Start of Block

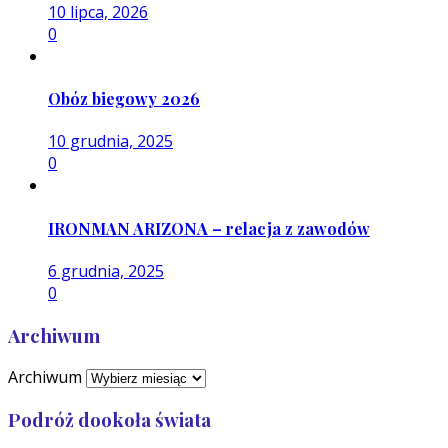
10 lipca, 2026
0
Obóz biegowy 2026
10 grudnia, 2025
0
IRONMAN ARIZONA – relacja z zawodów
6 grudnia, 2025
0
Archiwum
Archiwum
Podróż dookoła świata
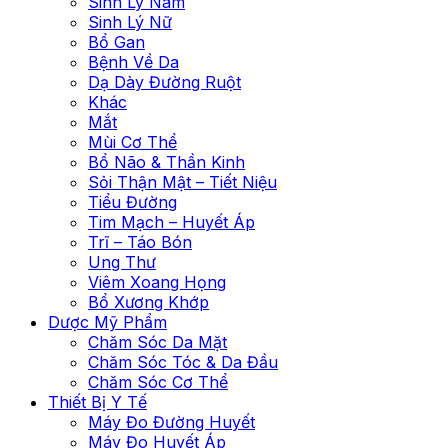
Sinh Lý Nam
Sinh Lý Nữ
Bổ Gan
Bệnh Về Da
Dạ Dày Đường Ruột
Khác
Mắt
Mùi Cơ Thể
Bổ Não & Thần Kinh
Sỏi Thận Mật – Tiết Niệu
Tiểu Đường
Tim Mạch – Huyết Áp
Trĩ – Táo Bón
Ung Thư
Viêm Xoang Họng
Bổ Xương Khớp
Dược Mỹ Phẩm
Chăm Sóc Da Mặt
Chăm Sóc Tóc & Da Đầu
Chăm Sóc Cơ Thể
Thiết Bị Y Tế
Máy Đo Đường Huyết
Máy Đo Huyết Áp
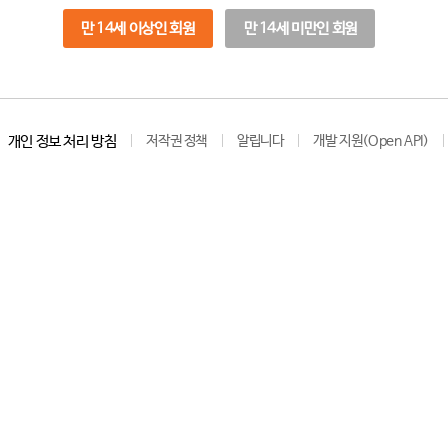
만 14세 이상인 회원
만 14세 미만인 회원
개인 정보 처리 방침
저작권 정책
알립니다
개발 지원(Open API)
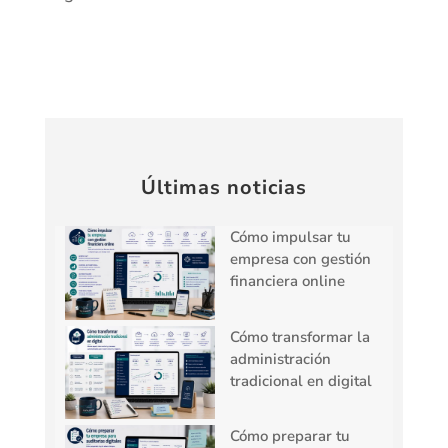
Últimas noticias
Cómo impulsar tu
empresa con gestión
financiera online
Cómo transformar la
administración
tradicional en digital
Cómo preparar tu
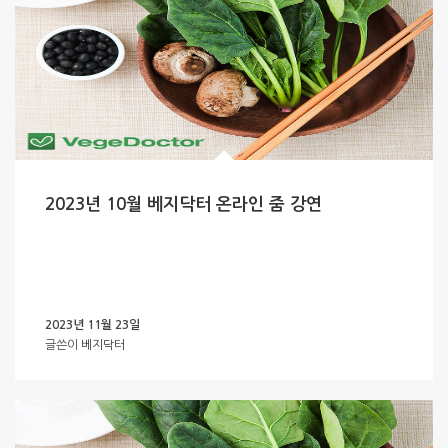
2023년 10월 베지닥터 온라인 줌 강연
2023년 11월 23일
글쓴이
베지닥터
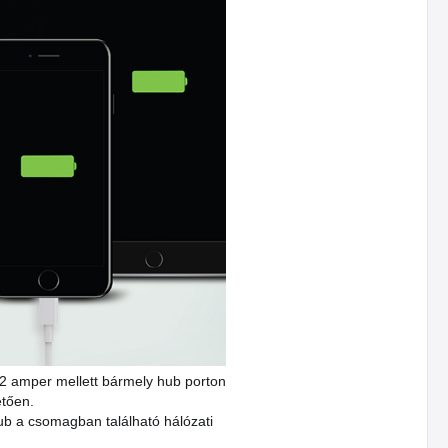
r 2 amper mellett bármely hub porton
etően.
hub a csomagban található hálózati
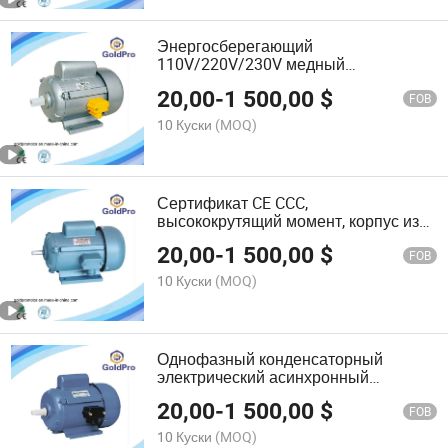
Энергосберегающий
110V/220V/230V медный
катушечный кондиционер
20,00
-
1 500,00
$
однофазный асинхронный двигатель
FOB
10 Куски
(MOQ)
Сертификат CE CCC,
высококрутящий момент, корпус из
чугуна, однофазный асинхронный
20,00
-
1 500,00
$
двигатель переменного тока
FOB
10 Куски
(MOQ)
Однофазный конденсаторный
электрический асинхронный
двигатель с чугунным корпусом
20,00
-
1 500,00
$
FOB
10 Куски
(MOQ)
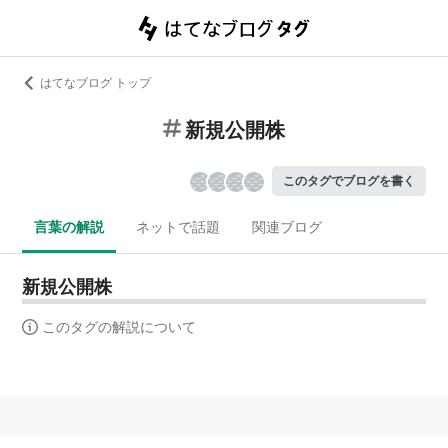
はてなブログ トップ
新規公開株
このタグでブログを書く
言葉の解説
ネットで話題
関連ブログ
新規公開株
このタグの解説について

End of Block

Would you copy, word for word, only the lines above from the one containing "Obóz biegowy 2026" through the one containing "개인 정보 처리 방침", both included, and please leave out the pictures?

▶ [Answer section]
Obóz biegowy 2026
10 grudnia, 2025
0
IRONMAN ARIZONA – relacja z zawodów
6 grudnia, 2025
0
Archiwum
Archiwum
Podróż dookoła świata
Sinh Lý Nam
Sinh Lý Nữ
Bổ Gan
Bệnh Về Da
Dạ Dày Đường Ruột
Khác
Mắt
Mùi Cơ Thể
Bổ Não & Thần Kinh
Sỏi Thận Mật – Tiết Niệu
Tiểu Đường
Tim Mạch – Huyết Áp
Trĩ – Táo Bón
Ung Thư
Viêm Xoang Họng
Bổ Xương Khớp
Dược Mỹ Phẩm
Chăm Sóc Da Mặt
Chăm Sóc Tóc & Da Đầu
Chăm Sóc Cơ Thể
Thiết Bị Y Tế
Máy Đo Đường Huyết
Máy Đo Huyết Áp
만 14세 이상인 회원
만 14세 미만인 회원
개인 정보 처리 방침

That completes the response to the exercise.